Stored records:
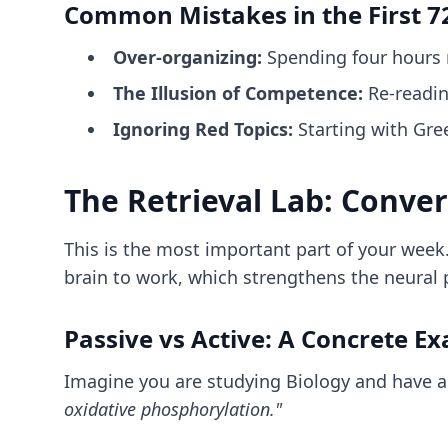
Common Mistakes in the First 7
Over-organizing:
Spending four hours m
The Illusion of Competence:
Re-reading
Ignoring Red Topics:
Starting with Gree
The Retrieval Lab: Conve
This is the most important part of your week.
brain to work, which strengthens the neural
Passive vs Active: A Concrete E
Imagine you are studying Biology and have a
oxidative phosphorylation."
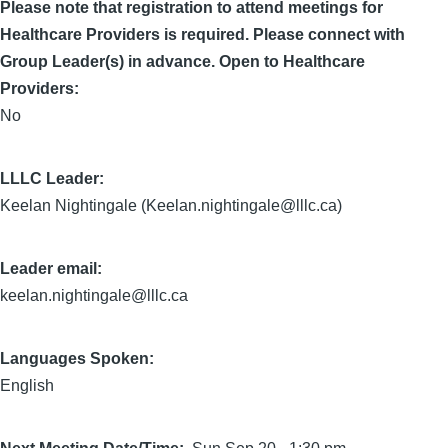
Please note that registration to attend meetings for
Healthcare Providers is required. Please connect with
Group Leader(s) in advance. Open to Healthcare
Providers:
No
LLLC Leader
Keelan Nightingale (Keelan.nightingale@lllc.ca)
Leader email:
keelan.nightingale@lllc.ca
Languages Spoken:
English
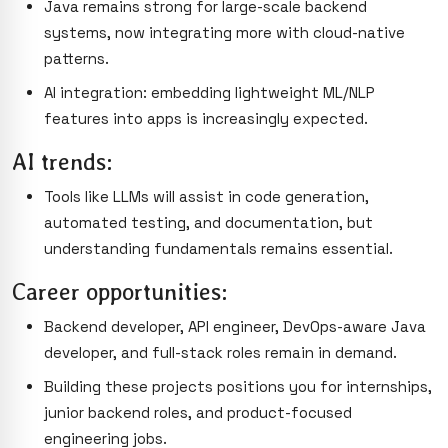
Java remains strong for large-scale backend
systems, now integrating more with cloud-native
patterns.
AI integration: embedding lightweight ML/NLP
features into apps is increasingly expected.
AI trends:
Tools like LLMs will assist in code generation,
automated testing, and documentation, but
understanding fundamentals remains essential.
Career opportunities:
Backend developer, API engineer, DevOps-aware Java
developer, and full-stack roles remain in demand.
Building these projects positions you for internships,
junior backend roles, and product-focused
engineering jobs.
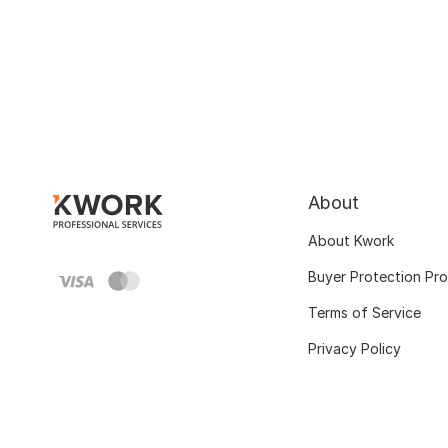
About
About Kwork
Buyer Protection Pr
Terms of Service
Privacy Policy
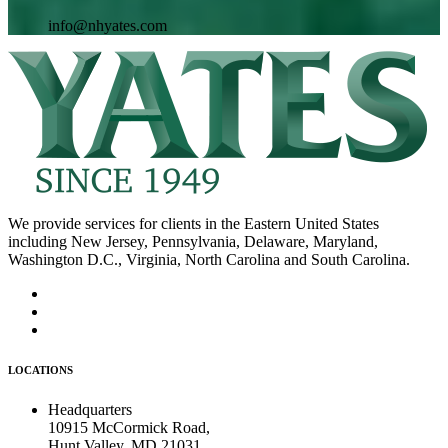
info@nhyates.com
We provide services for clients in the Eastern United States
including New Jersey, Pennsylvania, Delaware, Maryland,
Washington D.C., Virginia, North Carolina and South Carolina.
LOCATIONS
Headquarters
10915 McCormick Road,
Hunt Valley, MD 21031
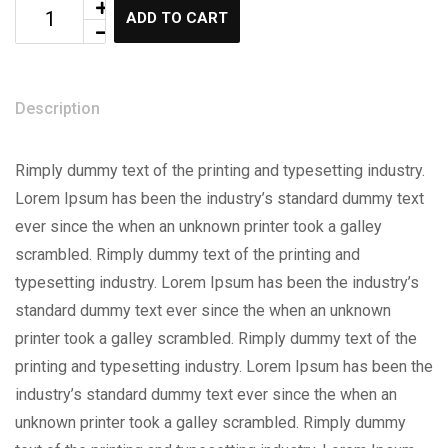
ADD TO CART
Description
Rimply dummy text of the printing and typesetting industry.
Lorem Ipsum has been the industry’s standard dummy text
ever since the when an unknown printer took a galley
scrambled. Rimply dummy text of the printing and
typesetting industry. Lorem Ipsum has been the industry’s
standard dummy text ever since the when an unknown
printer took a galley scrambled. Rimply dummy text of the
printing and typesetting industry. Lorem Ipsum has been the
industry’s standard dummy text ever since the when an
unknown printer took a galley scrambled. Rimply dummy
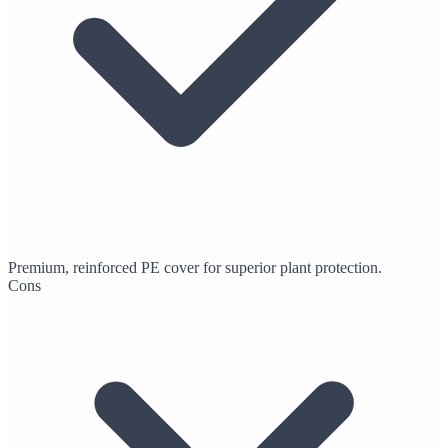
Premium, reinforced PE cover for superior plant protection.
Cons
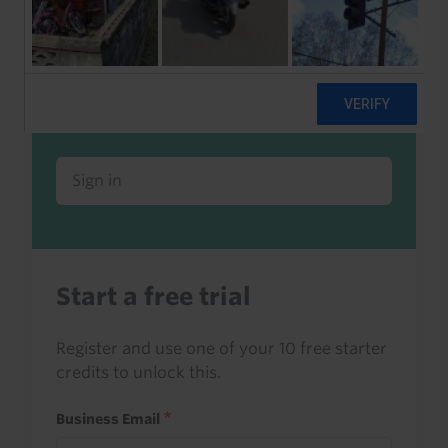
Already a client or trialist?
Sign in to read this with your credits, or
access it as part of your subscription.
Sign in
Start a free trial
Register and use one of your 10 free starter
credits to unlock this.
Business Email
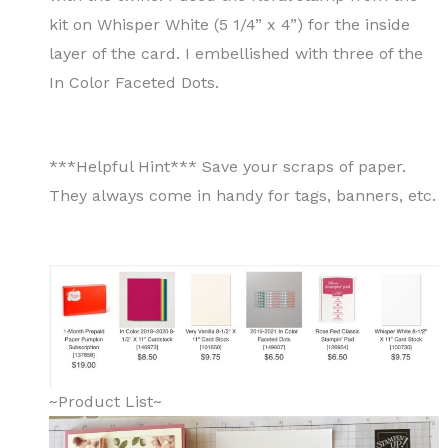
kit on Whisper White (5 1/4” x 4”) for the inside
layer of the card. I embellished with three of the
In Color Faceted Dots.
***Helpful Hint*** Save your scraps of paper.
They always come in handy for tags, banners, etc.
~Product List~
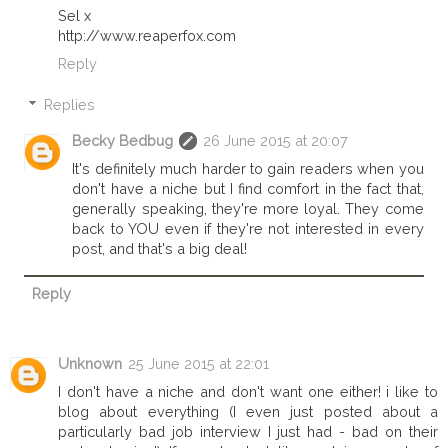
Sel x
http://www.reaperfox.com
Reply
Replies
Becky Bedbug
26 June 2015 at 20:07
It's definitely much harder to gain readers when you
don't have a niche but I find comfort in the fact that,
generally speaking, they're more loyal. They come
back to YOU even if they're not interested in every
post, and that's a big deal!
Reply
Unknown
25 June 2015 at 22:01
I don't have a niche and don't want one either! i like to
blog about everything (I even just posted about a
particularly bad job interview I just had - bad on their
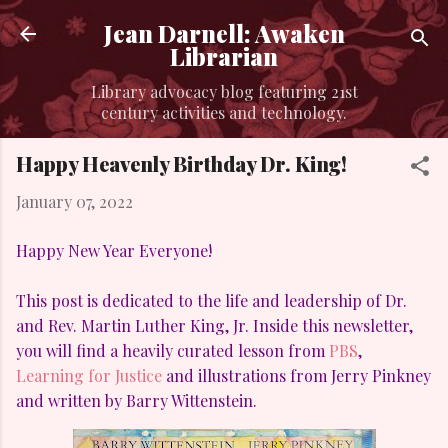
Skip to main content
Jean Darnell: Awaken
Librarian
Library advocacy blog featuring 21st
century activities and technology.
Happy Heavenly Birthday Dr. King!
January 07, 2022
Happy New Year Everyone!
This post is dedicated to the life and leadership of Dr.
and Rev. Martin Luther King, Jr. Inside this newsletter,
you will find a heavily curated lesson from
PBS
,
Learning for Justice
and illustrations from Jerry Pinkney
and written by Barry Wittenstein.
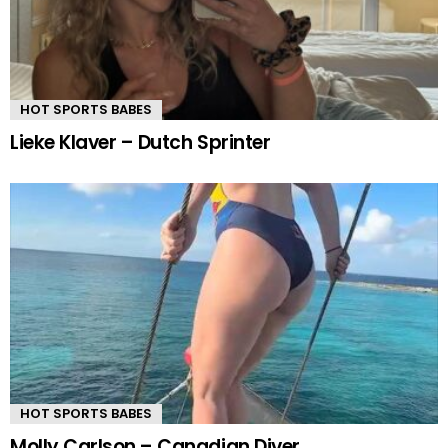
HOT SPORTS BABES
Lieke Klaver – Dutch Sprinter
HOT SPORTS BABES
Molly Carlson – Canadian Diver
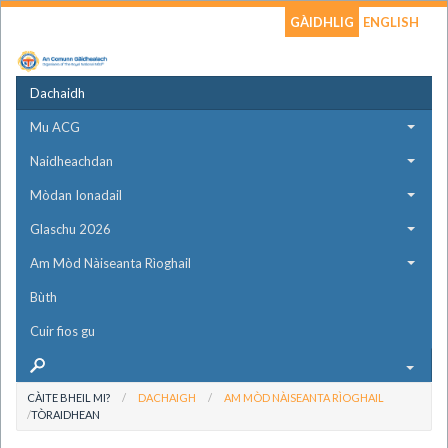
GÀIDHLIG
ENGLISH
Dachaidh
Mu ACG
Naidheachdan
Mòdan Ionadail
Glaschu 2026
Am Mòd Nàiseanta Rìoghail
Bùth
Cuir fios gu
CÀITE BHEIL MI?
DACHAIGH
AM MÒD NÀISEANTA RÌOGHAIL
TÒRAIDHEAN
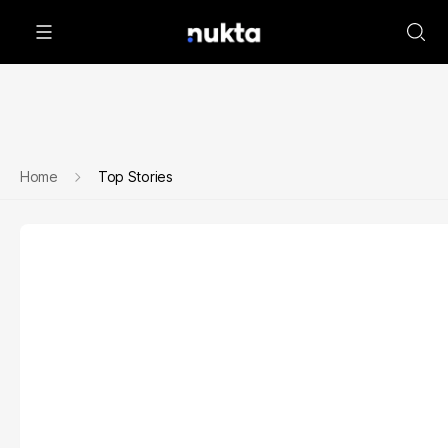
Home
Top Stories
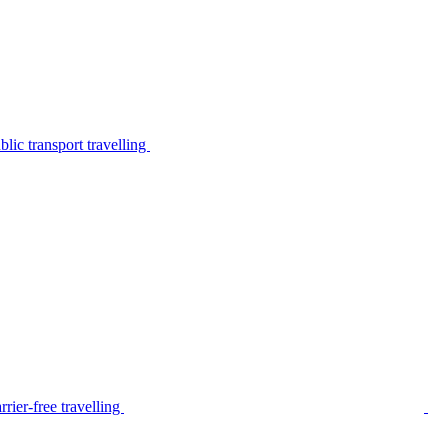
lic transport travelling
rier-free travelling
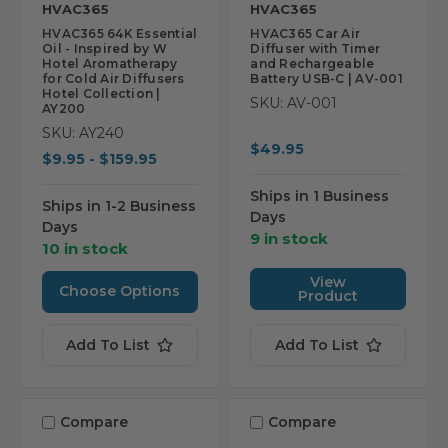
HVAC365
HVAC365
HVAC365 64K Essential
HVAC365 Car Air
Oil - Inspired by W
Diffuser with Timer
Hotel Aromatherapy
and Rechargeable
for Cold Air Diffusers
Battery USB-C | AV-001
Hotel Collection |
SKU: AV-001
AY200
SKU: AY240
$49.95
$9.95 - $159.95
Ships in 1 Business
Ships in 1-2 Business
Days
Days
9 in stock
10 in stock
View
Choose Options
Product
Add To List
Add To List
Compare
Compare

Required work.
Set down the records exactly, without the pictures.

Written answer.
Common Mistakes in the First 7
Over-organizing:
Spending four hours m
The Illusion of Competence:
Re-reading
Ignoring Red Topics:
Starting with Gree
The Retrieval Lab: Conve
This is the most important part of your week.
brain to work, which strengthens the neural
Passive vs Active: A Concrete E
Imagine you are studying Biology and have a
oxidative phosphorylation."
Please note that registration to attend meetings for
Healthcare Providers is required. Please connect with
Group Leader(s) in advance. Open to Healthcare
Providers:
No
LLLC Leader
Keelan Nightingale (Keelan.nightingale@lllc.ca)
Leader email:
keelan.nightingale@lllc.ca
Languages Spoken:
English
Java remains strong for large-scale backend
systems, now integrating more with cloud-native
patterns.
AI integration: embedding lightweight ML/NLP
features into apps is increasingly expected.
AI trends:
Tools like LLMs will assist in code generation,
automated testing, and documentation, but
understanding fundamentals remains essential.
Career opportunities:
Backend developer, API engineer, DevOps-aware Java
developer, and full-stack roles remain in demand.
Building these projects positions you for internships,
junior backend roles, and product-focused
engineering jobs.
About
About Kwork
Buyer Protection Pr
Terms of Service
Privacy Policy
info@nhyates.com
We provide services for clients in the Eastern United States
including New Jersey, Pennsylvania, Delaware, Maryland,
Washington D.C., Virginia, North Carolina and South Carolina.
LOCATIONS
Headquarters
10915 McCormick Road,
Hunt Valley, MD 21031
ADD TO CART
Description
Rimply dummy text of the printing and typesetting industry.
Lorem Ipsum has been the industry’s standard dummy text
ever since the when an unknown printer took a galley
scrambled. Rimply dummy text of the printing and
typesetting industry. Lorem Ipsum has been the industry’s
standard dummy text ever since the when an unknown
printer took a galley scrambled. Rimply dummy text of the
printing and typesetting industry. Lorem Ipsum has been the
industry’s standard dummy text ever since the when an
unknown printer took a galley scrambled. Rimply dummy
Premium, reinforced PE cover for superior plant protection.
Cons
Already a client or trialist?
Sign in to read this with your credits, or
access it as part of your subscription.
Sign in
Start a free trial
Register and use one of your 10 free starter
credits to unlock this.
Business Email
kit on Whisper White (5 1/4” x 4”) for the inside
layer of the card. I embellished with three of the
In Color Faceted Dots.
***Helpful Hint*** Save your scraps of paper.
They always come in handy for tags, banners, etc.
~Product List~
Sel x
http://www.reaperfox.com
Reply
Replies
Becky Bedbug
26 June 2015 at 20:07
It's definitely much harder to gain readers when you
don't have a niche but I find comfort in the fact that,
generally speaking, they're more loyal. They come
back to YOU even if they're not interested in every
post, and that's a big deal!
Reply
Unknown
25 June 2015 at 22:01
I don't have a niche and don't want one either! i like to
blog about everything (I even just posted about a
particularly bad job interview I just had - bad on their
Skip to main content
Jean Darnell: Awaken
Librarian
Library advocacy blog featuring 21st
century activities and technology.
Happy Heavenly Birthday Dr. King!
January 07, 2022
Happy New Year Everyone!
This post is dedicated to the life and leadership of Dr.
and Rev. Martin Luther King, Jr. Inside this newsletter,
you will find a heavily curated lesson from
PBS
,
Learning for Justice
and illustrations from Jerry Pinkney
and written by Barry Wittenstein.
HOT SPORTS BABES
Lieke Klaver – Dutch Sprinter
HOT SPORTS BABES
Molly Carlson – Canadian Diver
GÀIDHLIG
ENGLISH
Dachaidh
Mu ACG
Naidheachdan
Mòdan Ionadail
Glaschu 2026
Am Mòd Nàiseanta Rìoghail
Bùth
Cuir fios gu
CÀITE BHEIL MI?
DACHAIGH
AM MÒD NÀISEANTA RÌOGHAIL
TÒRAIDHEAN
Home
Top Stories
lic transport travelling
rier-free travelling
HVAC365
HVAC365
HVAC365 64K Essential
HVAC365 Car Air
Oil - Inspired by W
Diffuser with Timer
Hotel Aromatherapy
and Rechargeable
for Cold Air Diffusers
Battery USB-C | AV-001
Hotel Collection |
SKU: AV-001
AY200
SKU: AY240
$49.95
$9.95 - $159.95
Ships in 1 Business
Ships in 1-2 Business
Days
Days
9 in stock
10 in stock
View
Choose Options
Product
Add To List
Add To List
Compare
Compare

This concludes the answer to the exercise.